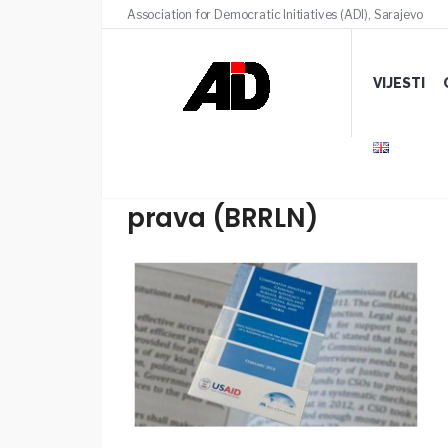
Association for Democratic Initiatives (ADI), Sarajevo
VIJESTI
Prvi sastanak Balkanske
prava (BRRLN)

----

[Task]
Give back the listing word for word, minus its images.

[Written response]
Association for Democratic Initiatives (ADI), Sarajevo
VIJESTI
Prvi sastanak Balkanske
prava (BRRLN)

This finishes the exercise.